Researchers have discovered the unique role of dopamine in treating Parkinson's

Fareeha Arshad

Researchers from Northwestern University have discovered three distinct subtypes of dopamine-reactive neurons in the substantia nigra pars compacta (SNc) region of the brain. These neurons have unique functions related to satisfying experiences, unpleasant stimuli, and speed changes, challenging the conventional view that dopamine neurons only reinforce pleasurable and reward behaviour.

The substantia nigra is a key area implicated in Parkinson's disease, where the loss of dopamine-sensitive neurons leads to symptoms like rigidity, slowness, and tremors. Interestingly, despite the loss of these neurons, rewarding feelings following successful or joyful tasks are still experienced. This raised questions about whether dopamine-reactive neurons serve multiple functions or if distinct neurons are responsible for different roles.

To investigate this, the researchers focused on three genes found in these neurons: Slc17a6, Calb1, and Anxa1. They tagged transgenic mouse neurons to observe their activity when these genes were active. Around 30 per cent of dopamine-reactive neurons were active during mouse movement, leaving the remaining neurons responsible for aversive or rewarding behaviours.

These accelerator-specific dopamine neurons might play a role in the imbalance associated with Parkinson's shaking movements. Loss of these neurons, which govern acceleration, could lead to a dominance of deceleration neurons, causing muscle movements to stop abruptly.

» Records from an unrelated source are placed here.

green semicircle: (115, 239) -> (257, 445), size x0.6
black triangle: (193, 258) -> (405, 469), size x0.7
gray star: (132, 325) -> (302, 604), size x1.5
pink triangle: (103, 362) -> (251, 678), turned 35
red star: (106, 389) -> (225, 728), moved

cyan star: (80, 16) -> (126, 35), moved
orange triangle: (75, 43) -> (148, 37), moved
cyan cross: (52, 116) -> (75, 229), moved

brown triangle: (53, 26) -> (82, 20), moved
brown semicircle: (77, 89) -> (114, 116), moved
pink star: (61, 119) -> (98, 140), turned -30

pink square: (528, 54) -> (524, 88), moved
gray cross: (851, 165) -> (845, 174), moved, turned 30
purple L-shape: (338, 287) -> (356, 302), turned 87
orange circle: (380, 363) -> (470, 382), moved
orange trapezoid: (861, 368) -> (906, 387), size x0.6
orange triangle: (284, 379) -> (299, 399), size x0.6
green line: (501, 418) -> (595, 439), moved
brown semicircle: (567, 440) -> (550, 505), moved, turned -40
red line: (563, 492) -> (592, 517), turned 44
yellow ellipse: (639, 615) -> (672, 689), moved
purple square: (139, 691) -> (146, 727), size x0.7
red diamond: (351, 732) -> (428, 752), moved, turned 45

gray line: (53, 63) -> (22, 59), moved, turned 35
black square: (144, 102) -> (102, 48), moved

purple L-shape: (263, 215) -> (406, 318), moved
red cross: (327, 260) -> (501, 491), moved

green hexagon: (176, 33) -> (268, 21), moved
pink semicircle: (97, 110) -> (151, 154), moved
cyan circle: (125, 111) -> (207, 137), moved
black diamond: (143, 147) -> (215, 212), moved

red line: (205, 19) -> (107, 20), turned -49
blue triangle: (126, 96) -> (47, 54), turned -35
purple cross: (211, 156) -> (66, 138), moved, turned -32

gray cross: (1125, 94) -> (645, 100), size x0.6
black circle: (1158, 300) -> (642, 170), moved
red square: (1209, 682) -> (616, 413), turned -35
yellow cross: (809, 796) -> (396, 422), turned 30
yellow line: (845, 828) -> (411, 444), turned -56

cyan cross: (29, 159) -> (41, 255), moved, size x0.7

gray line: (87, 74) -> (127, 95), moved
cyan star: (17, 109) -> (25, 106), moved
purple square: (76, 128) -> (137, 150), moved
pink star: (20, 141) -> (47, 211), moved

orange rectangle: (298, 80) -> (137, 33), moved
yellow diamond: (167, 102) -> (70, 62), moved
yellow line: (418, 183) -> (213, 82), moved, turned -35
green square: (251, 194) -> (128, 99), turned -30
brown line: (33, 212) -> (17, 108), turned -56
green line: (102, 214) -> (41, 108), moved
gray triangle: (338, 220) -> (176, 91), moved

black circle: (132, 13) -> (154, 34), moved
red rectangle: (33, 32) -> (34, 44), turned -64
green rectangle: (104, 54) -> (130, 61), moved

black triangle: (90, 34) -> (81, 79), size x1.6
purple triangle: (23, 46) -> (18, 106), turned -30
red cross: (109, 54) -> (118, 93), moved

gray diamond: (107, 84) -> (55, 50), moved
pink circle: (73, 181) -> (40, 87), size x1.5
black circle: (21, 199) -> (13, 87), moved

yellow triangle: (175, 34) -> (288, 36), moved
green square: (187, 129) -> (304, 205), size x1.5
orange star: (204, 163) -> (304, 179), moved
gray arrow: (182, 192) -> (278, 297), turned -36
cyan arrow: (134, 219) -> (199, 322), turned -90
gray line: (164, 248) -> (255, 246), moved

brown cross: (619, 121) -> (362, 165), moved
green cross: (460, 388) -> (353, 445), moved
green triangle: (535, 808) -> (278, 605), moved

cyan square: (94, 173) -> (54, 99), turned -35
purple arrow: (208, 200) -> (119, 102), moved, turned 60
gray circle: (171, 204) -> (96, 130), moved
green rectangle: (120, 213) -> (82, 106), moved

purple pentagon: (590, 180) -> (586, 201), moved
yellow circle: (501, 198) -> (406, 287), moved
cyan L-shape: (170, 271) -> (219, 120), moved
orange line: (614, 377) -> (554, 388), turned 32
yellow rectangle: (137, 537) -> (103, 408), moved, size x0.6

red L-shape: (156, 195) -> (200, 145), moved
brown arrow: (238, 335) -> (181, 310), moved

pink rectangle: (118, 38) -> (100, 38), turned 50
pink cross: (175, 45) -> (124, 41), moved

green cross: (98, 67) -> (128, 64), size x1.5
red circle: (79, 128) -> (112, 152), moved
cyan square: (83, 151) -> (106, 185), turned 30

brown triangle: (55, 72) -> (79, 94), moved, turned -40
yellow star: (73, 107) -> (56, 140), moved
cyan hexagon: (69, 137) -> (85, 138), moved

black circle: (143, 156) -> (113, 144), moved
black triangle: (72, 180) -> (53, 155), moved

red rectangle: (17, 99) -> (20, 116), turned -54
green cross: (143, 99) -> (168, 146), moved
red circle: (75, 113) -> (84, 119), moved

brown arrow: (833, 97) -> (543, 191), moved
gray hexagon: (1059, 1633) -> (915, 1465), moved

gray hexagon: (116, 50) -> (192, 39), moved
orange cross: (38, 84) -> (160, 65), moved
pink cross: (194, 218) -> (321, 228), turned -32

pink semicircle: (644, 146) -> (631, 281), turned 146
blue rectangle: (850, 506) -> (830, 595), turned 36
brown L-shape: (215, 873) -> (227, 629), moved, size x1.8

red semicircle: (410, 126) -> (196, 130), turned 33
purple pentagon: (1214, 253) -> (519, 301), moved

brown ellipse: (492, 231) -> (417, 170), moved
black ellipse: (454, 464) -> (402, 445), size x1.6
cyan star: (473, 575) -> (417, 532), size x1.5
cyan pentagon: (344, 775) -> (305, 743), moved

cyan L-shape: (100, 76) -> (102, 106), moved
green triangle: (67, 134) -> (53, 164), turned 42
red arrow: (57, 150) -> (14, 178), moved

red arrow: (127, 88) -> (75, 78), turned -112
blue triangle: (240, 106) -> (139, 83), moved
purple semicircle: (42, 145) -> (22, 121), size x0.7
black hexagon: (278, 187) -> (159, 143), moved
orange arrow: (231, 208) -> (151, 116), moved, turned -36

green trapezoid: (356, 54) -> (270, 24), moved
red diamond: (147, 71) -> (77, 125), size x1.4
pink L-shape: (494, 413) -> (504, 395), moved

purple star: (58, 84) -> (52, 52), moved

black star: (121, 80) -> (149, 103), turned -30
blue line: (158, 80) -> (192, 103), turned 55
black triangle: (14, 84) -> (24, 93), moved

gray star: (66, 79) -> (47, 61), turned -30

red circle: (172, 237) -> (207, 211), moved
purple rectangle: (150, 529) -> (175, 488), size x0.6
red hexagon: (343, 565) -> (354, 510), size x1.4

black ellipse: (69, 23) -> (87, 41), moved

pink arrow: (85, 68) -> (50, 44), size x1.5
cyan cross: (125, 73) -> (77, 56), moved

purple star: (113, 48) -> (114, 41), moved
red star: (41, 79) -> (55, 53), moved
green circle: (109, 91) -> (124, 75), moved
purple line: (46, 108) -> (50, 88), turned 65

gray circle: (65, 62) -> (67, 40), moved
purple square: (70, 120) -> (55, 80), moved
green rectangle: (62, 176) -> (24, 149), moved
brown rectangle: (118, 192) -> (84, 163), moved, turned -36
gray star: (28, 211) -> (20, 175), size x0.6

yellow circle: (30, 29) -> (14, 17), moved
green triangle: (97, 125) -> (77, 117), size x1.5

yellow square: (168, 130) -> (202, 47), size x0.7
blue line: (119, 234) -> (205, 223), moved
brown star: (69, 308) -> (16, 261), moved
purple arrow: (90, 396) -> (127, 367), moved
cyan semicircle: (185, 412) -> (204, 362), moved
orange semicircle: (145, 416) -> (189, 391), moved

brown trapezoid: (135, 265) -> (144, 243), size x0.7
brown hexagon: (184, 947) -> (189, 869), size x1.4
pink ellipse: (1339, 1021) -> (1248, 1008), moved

Further research is required to understand the specific functions of each subtype of dopamine nerve cell and why some are more vulnerable to damage than others. This discovery challenges the traditional view of dopamine neurons and provides new insights into the mechanisms underlying Parkinson's disease.

The findings open new avenues for studying Parkinson's disease and could help develop targeted therapies to address the specific neuronal subtypes affected by the condition. This research is a crucial step toward understanding the complexities of the brain and its role in neurological disorders like Parkinson's.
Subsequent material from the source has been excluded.